Exercise
Omitting the pictures, restate all of the entries below exactly.

The data
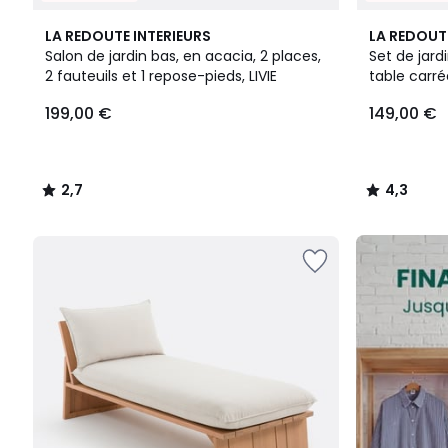
2,7
4
4,3
LA REDOUTE INTERIEURS
LA REDOUT
/ 5
Couleurs
/ 5
Salon de jardin bas, en acacia, 2 places,
Set de jardi
2 fauteuils et 1 repose-pieds, LIVIE
table carré
199,00
199,00 €
149,00 €
€.
2,7
4,3
/
/
5
5
FINAL
CLEARANCE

Answer to this problem
2,7
4
4,3
LA REDOUTE INTERIEURS
LA REDOUT
/ 5
Couleurs
/ 5
Salon de jardin bas, en acacia, 2 places,
Set de jardi
2 fauteuils et 1 repose-pieds, LIVIE
table carré
199,00
199,00 €
149,00 €
€.
2,7
4,3
/
/
5
5
FINAL
CLEARANCE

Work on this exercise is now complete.